Task item:
Wherever pictures occur in the entries below, leave them out and retype the rest exactly.

Exercise input:
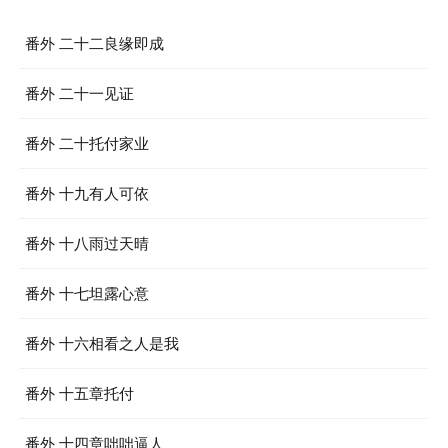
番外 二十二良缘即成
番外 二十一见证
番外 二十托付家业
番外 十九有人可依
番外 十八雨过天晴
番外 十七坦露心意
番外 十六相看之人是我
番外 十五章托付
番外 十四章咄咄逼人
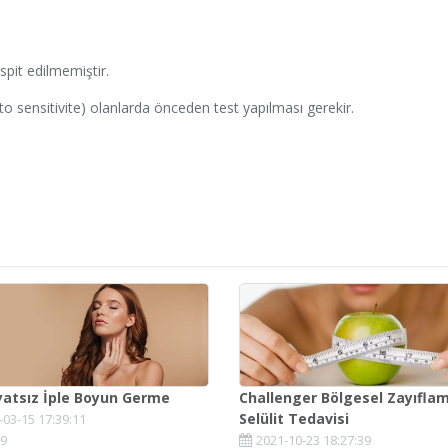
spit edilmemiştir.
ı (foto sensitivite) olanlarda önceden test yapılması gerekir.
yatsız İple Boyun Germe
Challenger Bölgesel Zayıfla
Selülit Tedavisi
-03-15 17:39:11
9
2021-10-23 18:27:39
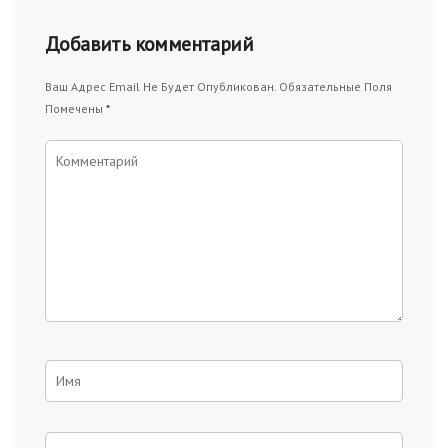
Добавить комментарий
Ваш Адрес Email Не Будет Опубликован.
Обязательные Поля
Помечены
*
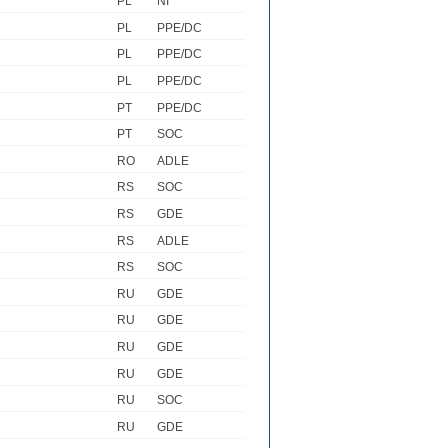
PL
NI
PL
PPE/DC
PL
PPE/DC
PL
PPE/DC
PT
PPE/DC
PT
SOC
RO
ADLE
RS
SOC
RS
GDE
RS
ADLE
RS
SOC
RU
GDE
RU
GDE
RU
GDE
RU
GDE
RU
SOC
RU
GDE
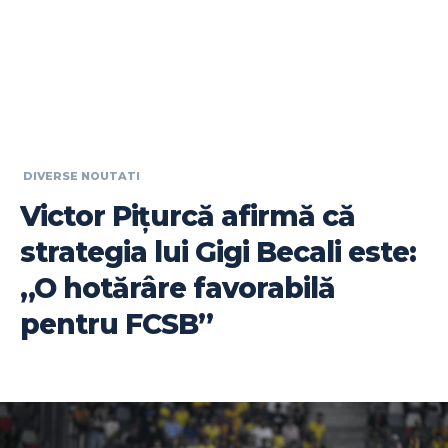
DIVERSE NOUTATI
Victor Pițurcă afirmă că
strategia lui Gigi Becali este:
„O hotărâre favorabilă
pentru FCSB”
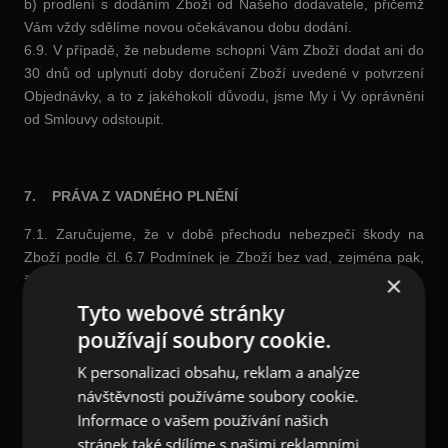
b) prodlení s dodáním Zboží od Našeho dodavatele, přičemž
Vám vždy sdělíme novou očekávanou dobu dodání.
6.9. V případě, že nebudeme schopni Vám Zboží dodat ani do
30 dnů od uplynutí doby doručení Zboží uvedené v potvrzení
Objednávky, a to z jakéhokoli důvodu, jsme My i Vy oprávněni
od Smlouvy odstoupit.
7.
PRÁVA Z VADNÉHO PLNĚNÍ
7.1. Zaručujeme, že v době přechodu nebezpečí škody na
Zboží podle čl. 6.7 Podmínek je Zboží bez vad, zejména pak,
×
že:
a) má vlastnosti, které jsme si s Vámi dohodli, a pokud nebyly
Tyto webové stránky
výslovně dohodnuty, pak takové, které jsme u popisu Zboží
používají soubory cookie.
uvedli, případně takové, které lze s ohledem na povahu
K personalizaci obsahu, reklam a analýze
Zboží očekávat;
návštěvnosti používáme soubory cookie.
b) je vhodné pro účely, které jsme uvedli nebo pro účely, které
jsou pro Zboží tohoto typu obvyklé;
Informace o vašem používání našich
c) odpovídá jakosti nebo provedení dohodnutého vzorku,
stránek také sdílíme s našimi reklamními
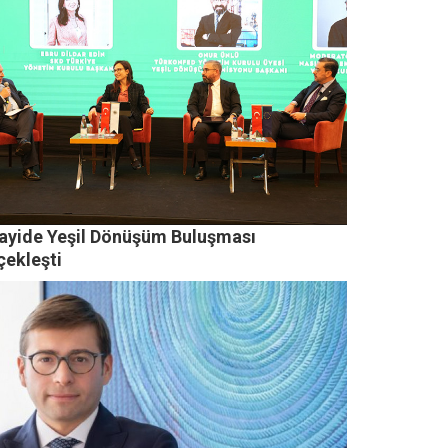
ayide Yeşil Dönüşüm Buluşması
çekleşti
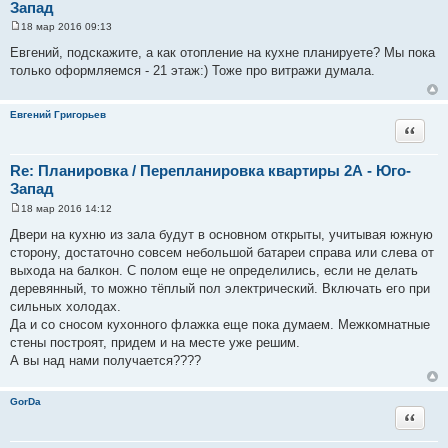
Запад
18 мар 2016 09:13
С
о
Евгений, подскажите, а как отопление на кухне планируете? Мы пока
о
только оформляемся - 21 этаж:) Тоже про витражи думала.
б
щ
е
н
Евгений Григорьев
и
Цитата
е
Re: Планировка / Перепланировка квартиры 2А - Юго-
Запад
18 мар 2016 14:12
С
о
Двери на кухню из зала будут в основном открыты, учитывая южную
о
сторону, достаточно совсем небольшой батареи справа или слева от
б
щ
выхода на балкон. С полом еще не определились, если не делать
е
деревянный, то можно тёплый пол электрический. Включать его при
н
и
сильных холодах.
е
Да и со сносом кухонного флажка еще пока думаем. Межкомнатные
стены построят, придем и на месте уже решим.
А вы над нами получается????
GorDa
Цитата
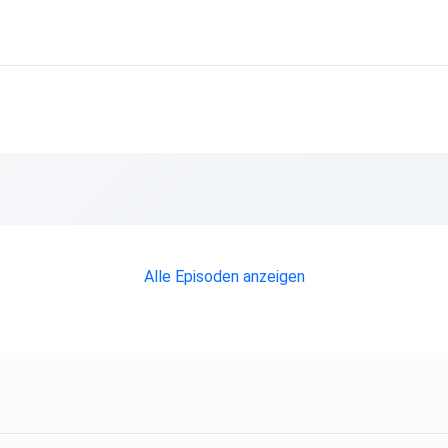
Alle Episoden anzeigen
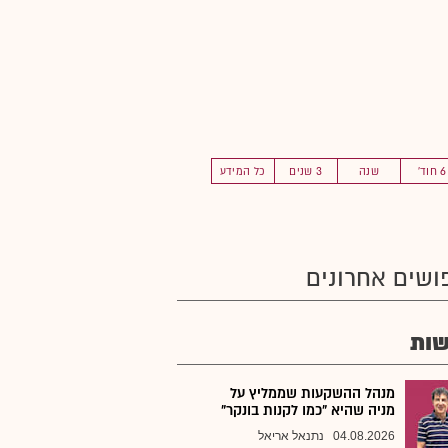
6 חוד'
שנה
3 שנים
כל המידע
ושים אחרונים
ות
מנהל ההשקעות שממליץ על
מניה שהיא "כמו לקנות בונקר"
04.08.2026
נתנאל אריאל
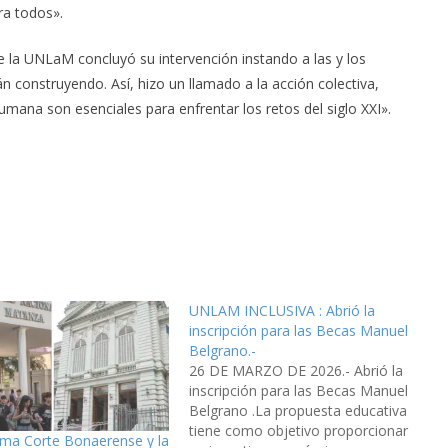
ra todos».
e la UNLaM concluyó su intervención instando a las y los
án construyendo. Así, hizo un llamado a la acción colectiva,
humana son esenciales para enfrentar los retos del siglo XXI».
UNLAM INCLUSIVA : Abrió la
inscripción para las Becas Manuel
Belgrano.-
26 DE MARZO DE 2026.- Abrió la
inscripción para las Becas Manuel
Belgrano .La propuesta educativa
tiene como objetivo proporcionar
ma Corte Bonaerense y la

Solution to this task:
番外 二十二良缘即成
番外 二十一见证
番外 二十托付家业
番外 十九有人可依
番外 十八雨过天晴
番外 十七坦露心意
番外 十六相看之人是我
番外 十五章托付
番外 十四章咄咄逼人
spit edilmemiştir.
ı (foto sensitivite) olanlarda önceden test yapılması gerekir.
yatsız İple Boyun Germe
Challenger Bölgesel Zayıfla
Selülit Tedavisi
-03-15 17:39:11
9
2021-10-23 18:27:39
Добавить комментарий
Ваш Адрес Email Не Будет Опубликован.
Обязательные Поля
Помечены
*
PL
NI
PL
PPE/DC
PL
PPE/DC
PL
PPE/DC
PT
PPE/DC
PT
SOC
RO
ADLE
RS
SOC
RS
GDE
RS
ADLE
RS
SOC
RU
GDE
RU
GDE
RU
GDE
RU
GDE
RU
SOC
RU
GDE
DIVERSE NOUTATI
Victor Pițurcă afirmă că
strategia lui Gigi Becali este:
„O hotărâre favorabilă
pentru FCSB”
b) prodlení s dodáním Zboží od Našeho dodavatele, přičemž
Vám vždy sdělíme novou očekávanou dobu dodání.
6.9. V případě, že nebudeme schopni Vám Zboží dodat ani do
30 dnů od uplynutí doby doručení Zboží uvedené v potvrzení
Objednávky, a to z jakéhokoli důvodu, jsme My i Vy oprávněni
od Smlouvy odstoupit.
7.
PRÁVA Z VADNÉHO PLNĚNÍ
7.1. Zaručujeme, že v době přechodu nebezpečí škody na
Zboží podle čl. 6.7 Podmínek je Zboží bez vad, zejména pak,
×
že:
a) má vlastnosti, které jsme si s Vámi dohodli, a pokud nebyly
Tyto webové stránky
výslovně dohodnuty, pak takové, které jsme u popisu Zboží
používají soubory cookie.
uvedli, případně takové, které lze s ohledem na povahu
K personalizaci obsahu, reklam a analýze
Zboží očekávat;
návštěvnosti používáme soubory cookie.
b) je vhodné pro účely, které jsme uvedli nebo pro účely, které
jsou pro Zboží tohoto typu obvyklé;
Informace o vašem používání našich
c) odpovídá jakosti nebo provedení dohodnutého vzorku,
stránek také sdílíme s našimi reklamními
ayide Yeşil Dönüşüm Buluşması
çekleşti
Запад
18 мар 2016 09:13
С
о
Евгений, подскажите, а как отопление на кухне планируете? Мы пока
о
только оформляемся - 21 этаж:) Тоже про витражи думала.
б
щ
е
н
Евгений Григорьев
и
Цитата
е
Re: Планировка / Перепланировка квартиры 2А - Юго-
Запад
18 мар 2016 14:12
С
о
Двери на кухню из зала будут в основном открыты, учитывая южную
о
сторону, достаточно совсем небольшой батареи справа или слева от
б
щ
выхода на балкон. С полом еще не определились, если не делать
е
деревянный, то можно тёплый пол электрический. Включать его при
н
и
сильных холодах.
е
Да и со сносом кухонного флажка еще пока думаем. Межкомнатные
стены построят, придем и на месте уже решим.
А вы над нами получается????
GorDa
Цитата
Alle Episoden anzeigen
6 חוד'
שנה
3 שנים
כל המידע
ושים אחרונים
ות
מנהל ההשקעות שממליץ על
מניה שהיא "כמו לקנות בונקר"
04.08.2026
נתנאל אריאל
ra todos».
e la UNLaM concluyó su intervención instando a las y los
án construyendo. Así, hizo un llamado a la acción colectiva,
humana son esenciales para enfrentar los retos del siglo XXI».
UNLAM INCLUSIVA : Abrió la
inscripción para las Becas Manuel
Belgrano.-
26 DE MARZO DE 2026.- Abrió la
inscripción para las Becas Manuel
Belgrano .La propuesta educativa
tiene como objetivo proporcionar
ma Corte Bonaerense y la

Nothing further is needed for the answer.